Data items
——————————

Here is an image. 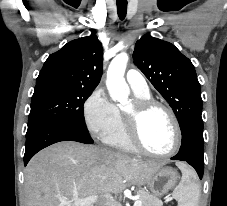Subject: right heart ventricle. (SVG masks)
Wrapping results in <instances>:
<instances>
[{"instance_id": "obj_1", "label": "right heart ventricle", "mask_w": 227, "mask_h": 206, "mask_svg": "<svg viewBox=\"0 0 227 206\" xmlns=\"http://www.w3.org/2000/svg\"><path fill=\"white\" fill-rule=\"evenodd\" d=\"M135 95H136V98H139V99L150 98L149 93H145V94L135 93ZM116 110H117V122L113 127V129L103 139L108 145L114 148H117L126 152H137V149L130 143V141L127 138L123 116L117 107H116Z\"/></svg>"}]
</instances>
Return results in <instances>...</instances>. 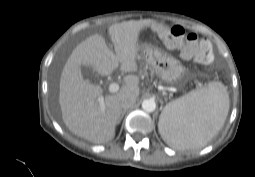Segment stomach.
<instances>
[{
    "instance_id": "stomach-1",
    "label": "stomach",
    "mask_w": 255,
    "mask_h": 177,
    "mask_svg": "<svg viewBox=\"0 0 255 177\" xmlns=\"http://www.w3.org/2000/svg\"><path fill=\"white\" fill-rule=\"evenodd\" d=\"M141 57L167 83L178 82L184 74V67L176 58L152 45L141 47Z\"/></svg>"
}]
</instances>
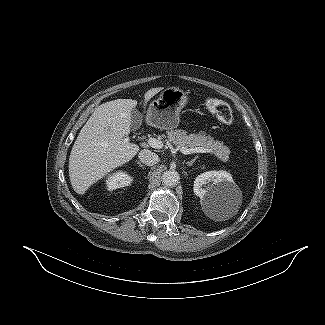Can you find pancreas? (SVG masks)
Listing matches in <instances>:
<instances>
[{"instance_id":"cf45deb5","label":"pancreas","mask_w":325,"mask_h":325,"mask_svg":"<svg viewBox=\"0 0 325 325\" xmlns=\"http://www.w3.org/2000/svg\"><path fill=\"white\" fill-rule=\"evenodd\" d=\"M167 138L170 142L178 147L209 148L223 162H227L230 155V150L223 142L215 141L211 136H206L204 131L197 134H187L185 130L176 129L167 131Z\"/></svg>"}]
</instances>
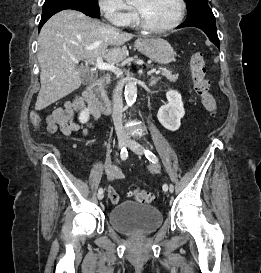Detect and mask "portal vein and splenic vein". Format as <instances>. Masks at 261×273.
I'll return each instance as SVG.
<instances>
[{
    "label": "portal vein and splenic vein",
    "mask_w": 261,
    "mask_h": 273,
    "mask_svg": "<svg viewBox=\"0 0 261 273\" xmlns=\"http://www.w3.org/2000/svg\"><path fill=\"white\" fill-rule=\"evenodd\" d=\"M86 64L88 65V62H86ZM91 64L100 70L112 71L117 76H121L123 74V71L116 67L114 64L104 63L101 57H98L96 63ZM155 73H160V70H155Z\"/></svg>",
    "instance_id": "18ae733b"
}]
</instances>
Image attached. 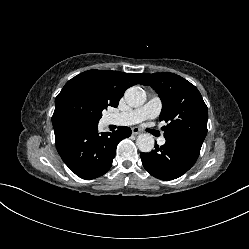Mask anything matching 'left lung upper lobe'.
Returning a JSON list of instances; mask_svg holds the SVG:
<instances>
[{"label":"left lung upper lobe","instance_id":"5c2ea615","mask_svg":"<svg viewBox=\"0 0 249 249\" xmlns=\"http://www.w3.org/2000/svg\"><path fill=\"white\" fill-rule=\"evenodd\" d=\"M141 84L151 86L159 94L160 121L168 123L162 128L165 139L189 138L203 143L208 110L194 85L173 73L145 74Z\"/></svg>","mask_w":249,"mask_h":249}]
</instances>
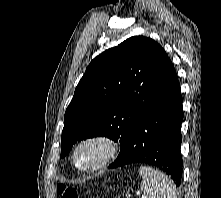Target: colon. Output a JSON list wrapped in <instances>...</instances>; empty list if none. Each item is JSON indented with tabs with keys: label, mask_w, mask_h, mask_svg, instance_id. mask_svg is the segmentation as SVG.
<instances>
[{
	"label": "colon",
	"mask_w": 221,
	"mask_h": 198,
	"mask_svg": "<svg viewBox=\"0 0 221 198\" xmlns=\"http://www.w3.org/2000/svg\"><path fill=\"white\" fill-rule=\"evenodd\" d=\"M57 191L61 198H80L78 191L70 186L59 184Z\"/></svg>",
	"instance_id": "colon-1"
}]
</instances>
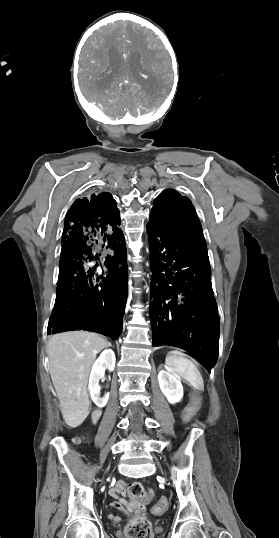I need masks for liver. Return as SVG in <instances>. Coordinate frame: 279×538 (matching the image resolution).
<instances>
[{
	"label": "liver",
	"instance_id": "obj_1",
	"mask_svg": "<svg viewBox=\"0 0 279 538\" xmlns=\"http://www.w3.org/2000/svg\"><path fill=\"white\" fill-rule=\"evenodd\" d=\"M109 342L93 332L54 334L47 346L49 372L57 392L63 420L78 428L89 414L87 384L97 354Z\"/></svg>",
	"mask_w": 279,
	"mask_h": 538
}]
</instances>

——————————

• TASK INSTRUCTIONS:
Give back exactly the lines from the line with "I need masks" through the final line of the entries above, and keep pictures out of the copy.

• ANSWER SECTION:
I need masks for liver. Return as SVG in <instances>. Coordinate frame: 279×538 (matching the image resolution).
<instances>
[{
	"label": "liver",
	"instance_id": "obj_1",
	"mask_svg": "<svg viewBox=\"0 0 279 538\" xmlns=\"http://www.w3.org/2000/svg\"><path fill=\"white\" fill-rule=\"evenodd\" d=\"M109 342L93 332L54 334L47 346L49 372L57 392L63 420L78 428L89 414L87 384L97 354Z\"/></svg>",
	"mask_w": 279,
	"mask_h": 538
}]
</instances>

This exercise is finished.